All the entries that follow must be written out again exactly.

RECORDED DATA:
Start of Block

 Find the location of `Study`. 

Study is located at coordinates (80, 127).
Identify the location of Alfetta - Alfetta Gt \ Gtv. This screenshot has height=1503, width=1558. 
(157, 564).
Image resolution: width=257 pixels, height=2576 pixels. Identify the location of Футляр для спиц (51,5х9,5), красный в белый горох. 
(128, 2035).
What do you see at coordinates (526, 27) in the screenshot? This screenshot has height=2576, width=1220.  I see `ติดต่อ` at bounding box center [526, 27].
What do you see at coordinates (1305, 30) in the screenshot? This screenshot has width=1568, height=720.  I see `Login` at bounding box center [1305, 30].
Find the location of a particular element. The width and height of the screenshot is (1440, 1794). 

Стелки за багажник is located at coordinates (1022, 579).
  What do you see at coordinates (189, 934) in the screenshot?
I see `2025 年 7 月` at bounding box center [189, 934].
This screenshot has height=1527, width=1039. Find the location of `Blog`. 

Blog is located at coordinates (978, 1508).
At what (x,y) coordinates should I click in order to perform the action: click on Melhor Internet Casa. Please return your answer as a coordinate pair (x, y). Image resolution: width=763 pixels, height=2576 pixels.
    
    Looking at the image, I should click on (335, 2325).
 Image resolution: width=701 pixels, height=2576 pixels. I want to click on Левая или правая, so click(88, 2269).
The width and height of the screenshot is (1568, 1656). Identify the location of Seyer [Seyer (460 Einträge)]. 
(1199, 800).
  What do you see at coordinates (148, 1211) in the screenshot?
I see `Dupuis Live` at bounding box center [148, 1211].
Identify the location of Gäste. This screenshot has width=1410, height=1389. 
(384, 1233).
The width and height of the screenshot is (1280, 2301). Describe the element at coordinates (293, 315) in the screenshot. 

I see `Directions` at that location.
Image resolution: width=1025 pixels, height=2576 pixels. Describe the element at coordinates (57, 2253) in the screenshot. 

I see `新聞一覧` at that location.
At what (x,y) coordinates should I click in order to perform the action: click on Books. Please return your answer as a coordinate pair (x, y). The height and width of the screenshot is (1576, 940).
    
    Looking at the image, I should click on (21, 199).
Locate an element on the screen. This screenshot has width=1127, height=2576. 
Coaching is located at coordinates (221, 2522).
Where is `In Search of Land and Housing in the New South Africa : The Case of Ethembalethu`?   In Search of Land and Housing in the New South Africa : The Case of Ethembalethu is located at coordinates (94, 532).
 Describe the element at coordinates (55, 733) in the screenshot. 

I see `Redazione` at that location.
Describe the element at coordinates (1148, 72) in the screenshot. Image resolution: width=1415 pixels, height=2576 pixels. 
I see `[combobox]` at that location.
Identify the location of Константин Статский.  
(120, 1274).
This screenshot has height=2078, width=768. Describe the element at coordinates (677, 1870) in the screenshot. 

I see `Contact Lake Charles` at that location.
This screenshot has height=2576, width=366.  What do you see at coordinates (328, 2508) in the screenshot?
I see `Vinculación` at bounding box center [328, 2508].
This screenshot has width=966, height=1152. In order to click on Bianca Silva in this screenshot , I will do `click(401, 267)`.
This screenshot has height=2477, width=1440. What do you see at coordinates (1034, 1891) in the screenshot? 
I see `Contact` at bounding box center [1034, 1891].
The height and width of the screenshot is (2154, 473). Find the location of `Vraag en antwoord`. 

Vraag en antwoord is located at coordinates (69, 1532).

End of Block

YOUR RESPONSE:
 Find the location of `Study`. 

Study is located at coordinates (80, 127).
Identify the location of Alfetta - Alfetta Gt \ Gtv. This screenshot has height=1503, width=1558. 
(157, 564).
Image resolution: width=257 pixels, height=2576 pixels. Identify the location of Футляр для спиц (51,5х9,5), красный в белый горох. 
(128, 2035).
What do you see at coordinates (526, 27) in the screenshot? This screenshot has height=2576, width=1220.  I see `ติดต่อ` at bounding box center [526, 27].
What do you see at coordinates (1305, 30) in the screenshot? This screenshot has width=1568, height=720.  I see `Login` at bounding box center [1305, 30].
Find the location of a particular element. The width and height of the screenshot is (1440, 1794). 

Стелки за багажник is located at coordinates (1022, 579).
  What do you see at coordinates (189, 934) in the screenshot?
I see `2025 年 7 月` at bounding box center [189, 934].
This screenshot has height=1527, width=1039. Find the location of `Blog`. 

Blog is located at coordinates (978, 1508).
At what (x,y) coordinates should I click in order to perform the action: click on Melhor Internet Casa. Please return your answer as a coordinate pair (x, y). Image resolution: width=763 pixels, height=2576 pixels.
    
    Looking at the image, I should click on (335, 2325).
 Image resolution: width=701 pixels, height=2576 pixels. I want to click on Левая или правая, so click(88, 2269).
The width and height of the screenshot is (1568, 1656). Identify the location of Seyer [Seyer (460 Einträge)]. 
(1199, 800).
  What do you see at coordinates (148, 1211) in the screenshot?
I see `Dupuis Live` at bounding box center [148, 1211].
Identify the location of Gäste. This screenshot has width=1410, height=1389. 
(384, 1233).
The width and height of the screenshot is (1280, 2301). Describe the element at coordinates (293, 315) in the screenshot. 

I see `Directions` at that location.
Image resolution: width=1025 pixels, height=2576 pixels. Describe the element at coordinates (57, 2253) in the screenshot. 

I see `新聞一覧` at that location.
At what (x,y) coordinates should I click in order to perform the action: click on Books. Please return your answer as a coordinate pair (x, y). The height and width of the screenshot is (1576, 940).
    
    Looking at the image, I should click on (21, 199).
Locate an element on the screen. This screenshot has width=1127, height=2576. 
Coaching is located at coordinates (221, 2522).
Where is `In Search of Land and Housing in the New South Africa : The Case of Ethembalethu`?   In Search of Land and Housing in the New South Africa : The Case of Ethembalethu is located at coordinates (94, 532).
 Describe the element at coordinates (55, 733) in the screenshot. 

I see `Redazione` at that location.
Describe the element at coordinates (1148, 72) in the screenshot. Image resolution: width=1415 pixels, height=2576 pixels. 
I see `[combobox]` at that location.
Identify the location of Константин Статский.  
(120, 1274).
This screenshot has height=2078, width=768. Describe the element at coordinates (677, 1870) in the screenshot. 

I see `Contact Lake Charles` at that location.
This screenshot has height=2576, width=366.  What do you see at coordinates (328, 2508) in the screenshot?
I see `Vinculación` at bounding box center [328, 2508].
This screenshot has width=966, height=1152. In order to click on Bianca Silva in this screenshot , I will do `click(401, 267)`.
This screenshot has height=2477, width=1440. What do you see at coordinates (1034, 1891) in the screenshot? 
I see `Contact` at bounding box center [1034, 1891].
The height and width of the screenshot is (2154, 473). Find the location of `Vraag en antwoord`. 

Vraag en antwoord is located at coordinates (69, 1532).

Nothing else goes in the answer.